Just curious, why do you need a lock bypassing version of lazy_emplace?

bpmckinnon commented 2 years ago

I'm reconstructing a lookup table that maps a hash of binary data to a location in a buffer. I know each entry is unique, so this one would actually be better with an emplace, but the emplace seems a bit more complicated to modify. The remap is done at load time, so I'm single threaded, but after that the hashmap is used from multiple threads.

greg7mdp commented 2 years ago

I'm wondering if it would not be better to be able to turn off/on all locking in a container by calling a function, which would set a bool, which would be checked in LockableBaseImpl.

greg7mdp commented 2 years ago

or maybe you could use map[key] = value which doesn't lock.

bpmckinnon commented 2 years ago

That is definitely easiest way to do it. I didn't realize that didn't use the lock... using the would remove the need to have any of those _unsafe functions

greg7mdp commented 2 years ago

This can't use the lock because map[key] returns a reference.

bpmckinnon commented 2 years ago

I've check this, and operator[] is calling into parallel_hash_map::try_emplace_impl which is locking the lock.

greg7mdp commented 2 years ago

Oh, my bad. I think the best way forward is to add a flag to the phmap which, when set, would disable internal locking. I can do it, but probably not before next weekend.

bpmckinnon commented 2 years ago

Would it make sense to make a hard split between functions that are thread-safe and functions that are not? So anything that returns a reference or iterator does not use the lock, anything that works within the functors is done behind a lock.

greg7mdp commented 2 years ago

I don't think it would be very useful, since in a multi-threaded context you wouldn't want to use these functions, whether they use a lock or not, as they are intrinsically unsafe.

bpmckinnon commented 2 years ago

I've posted a proof concept for adding a bypass_lock function to the parallel_flat_hash_map. I'm not sure that it's better than the bool, but I'm also not total sure about making the phmap's stateful without some kind of scoping mechanism. Let me know what you think, and if it looks like a good idea I can finalize it. https://github.com/bpmckinnon/parallel-hashmap/tree/implement_bypass_lock

bpmckinnon commented 2 years ago

Just wanted to follow up on what you thought about this change?

greg7mdp commented 2 years ago

Hey @bpmckinnon , sorry for not responding for so long. This is interesting, but I would have to review it carefully. I'm also not sure it is better than the bool (for which we could provide a raii class temporarily disable locking). Did you use you solution yourself successfully?

greg7mdp commented 2 years ago

Also maybe measure whether the savings (of disabling locking) are significant. It may not make a big difference.

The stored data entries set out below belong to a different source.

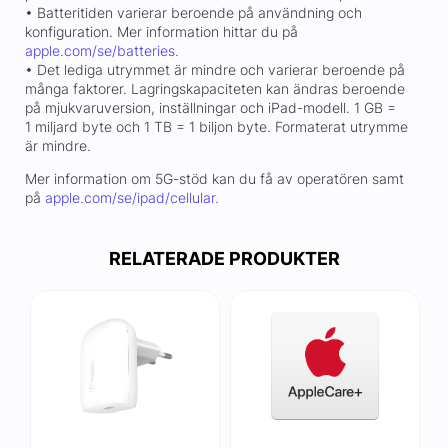
• Batteritiden varierar beroende på användning och
konfiguration. Mer information hittar du på
apple.com/se/batteries.
• Det lediga utrymmet är mindre och varierar beroende på
många faktorer. Lagringskapaciteten kan ändras beroende
på mjukvaruversion, inställningar och iPad-modell. 1 GB =
1 miljard byte och 1 TB = 1 biljon byte. Formaterat utrymme
är mindre.
Mer information om 5G-stöd kan du få av operatören samt
på
apple.com/se/ipad/cellular.
RELATERADE PRODUKTER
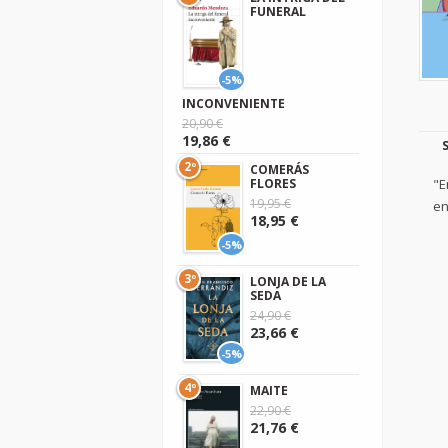
FUNERAL
-5%
INCONVENIENTE
20,90 €
19,86 €
2º
COMERÁS
"E
FLORES
19,95 €
en
18,95 €
-5%
3º
LONJA DE LA
SEDA
24,90 €
23,66 €
-5%
4º
MAITE
22,90 €
21,76 €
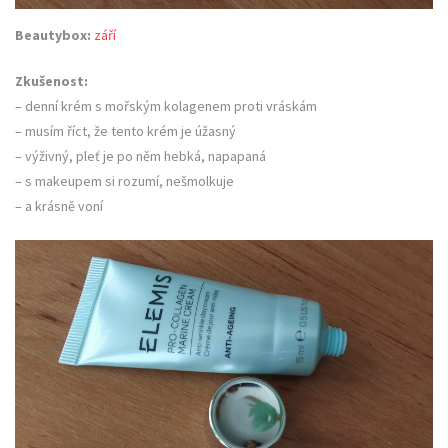
Beautybox:
září
Zkušenost:
– denní krém s mořským kolagenem proti vráskám
– musím říct, že tento krém je úžasný
– výživný, pleť je po něm hebká, napapaná
– s makeupem si rozumí, nešmolkuje
– a krásně voní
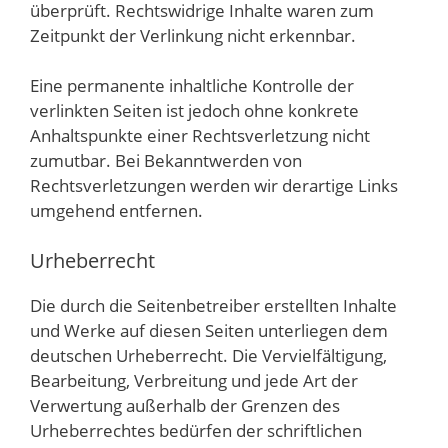
überprüft. Rechtswidrige Inhalte waren zum
Zeitpunkt der Verlinkung nicht erkennbar.
Eine permanente inhaltliche Kontrolle der
verlinkten Seiten ist jedoch ohne konkrete
Anhaltspunkte einer Rechtsverletzung nicht
zumutbar. Bei Bekanntwerden von
Rechtsverletzungen werden wir derartige Links
umgehend entfernen.
Urheberrecht
Die durch die Seitenbetreiber erstellten Inhalte
und Werke auf diesen Seiten unterliegen dem
deutschen Urheberrecht. Die Vervielfältigung,
Bearbeitung, Verbreitung und jede Art der
Verwertung außerhalb der Grenzen des
Urheberrechtes bedürfen der schriftlichen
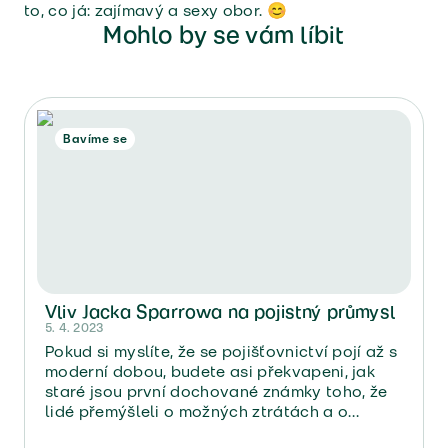
to, co já: zajímavý a sexy obor. 😊
Mohlo by se vám líbit
Bavíme se
Vliv Jacka Sparrowa na pojistný průmysl
5. 4. 2023
Pokud si myslíte, že se pojišťovnictví pojí až s
moderní dobou, budete asi překvapeni, jak
staré jsou první dochované známky toho, že
lidé přemýšleli o možných ztrátách a o
rozložení rizika během obchodování. Ano,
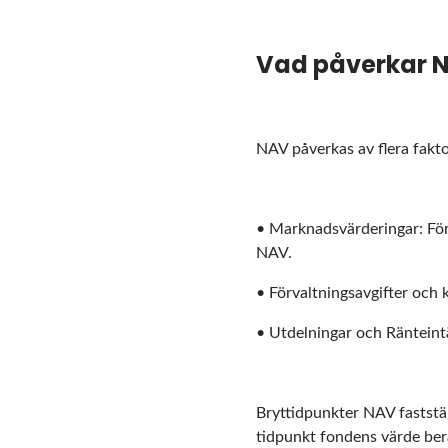
Vad påverkar 
NAV påverkas av flera fakto
• Marknadsvärderingar: Förä
NAV.
• Förvaltningsavgifter och
• Utdelningar och Ränteint
Bryttidpunkter NAV faststäl
tidpunkt fondens värde berä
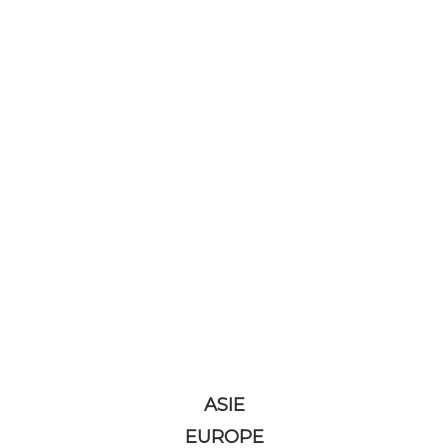
ASIE
EUROPE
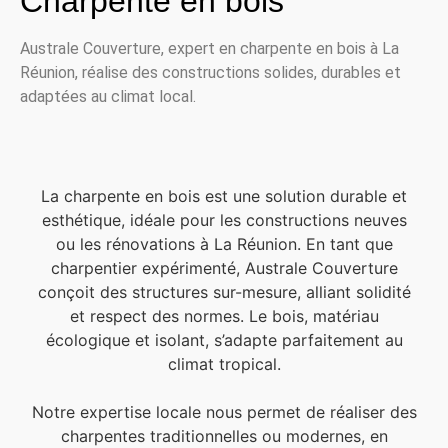
Charpente en bois
Australe Couverture, expert en charpente en bois à La
Réunion, réalise des constructions solides, durables et
adaptées au climat local.
La charpente en bois est une solution durable et
esthétique, idéale pour les constructions neuves
ou les rénovations à La Réunion. En tant que
charpentier expérimenté, Australe Couverture
conçoit des structures sur-mesure, alliant solidité
et respect des normes. Le bois, matériau
écologique et isolant, s’adapte parfaitement au
climat tropical.
Notre expertise locale nous permet de réaliser des
charpentes traditionnelles ou modernes, en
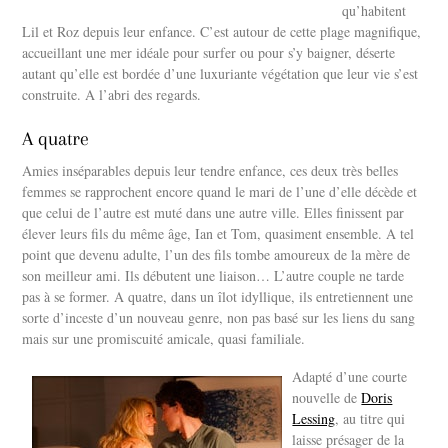
qu’habitent
Lil et Roz depuis leur enfance. C’est autour de cette plage magnifique,
accueillant une mer idéale pour surfer ou pour s’y baigner, déserte
autant qu’elle est bordée d’une luxuriante végétation que leur vie s’est
construite. A l’abri des regards.
A quatre
Amies inséparables depuis leur tendre enfance, ces deux très belles
femmes se rapprochent encore quand le mari de l’une d’elle décède et
que celui de l’autre est muté dans une autre ville. Elles finissent par
élever leurs fils du même âge, Ian et Tom, quasiment ensemble. A tel
point que devenu adulte, l’un des fils tombe amoureux de la mère de
son meilleur ami. Ils débutent une liaison… L’autre couple ne tarde
pas à se former. A quatre, dans un îlot idyllique, ils entretiennent une
sorte d’inceste d’un nouveau genre, non pas basé sur les liens du sang
mais sur une promiscuité amicale, quasi familiale.
Adapté d’une courte
nouvelle de
Doris
Lessing
, au titre qui
laisse présager de la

bpmckinnon commented 2 years ago

It does work. I'll verify the timings.

bpmckinnon commented 2 years ago

I ran it on my biggest test set a bunch of times and the best results were 13.2sec for the locking version and 10.7sec for the bypass lock version with a range of around +.5sec for both. So a 20%-ish improvement.

greg7mdp commented 2 years ago

OK, so it is a worthwhile endeavor, thanks for doing the measurements! I thought about the best way to support your use case and I think I came up with a much simpler solution. Why about making swap() a template so you can swap two parallel_hash_set containers which have different mutex types?

greg7mdp commented 2 years ago

Made the changes in this branch... what do you think?

bpmckinnon commented 2 years ago

It looks good to me

greg7mdp commented 2 years ago

Cool, I'll merge it then. Thanks for pushing me to make the parallel containers more usable.

bpmckinnon commented 2 years ago

Hey Greg, would it be possible to get a new release with these changes?

greg7mdp commented 2 years ago

Sure, will do it later today.

greg7mdp commented 2 years ago

Hey @bpmckinnon release is out https://github.com/greg7mdp/parallel-hashmap/releases/tag/1.36!

bpmckinnon commented 2 years ago

Awesome! Thanks!

bpmckinnon commented 2 years ago

Are the package releases to conan.io done automatically?

greg7mdp commented 2 years ago

Ha, no, I'll have to do that. I just did vcpkg but I had a weird issue building the package on windows (one gtest undefined symbol).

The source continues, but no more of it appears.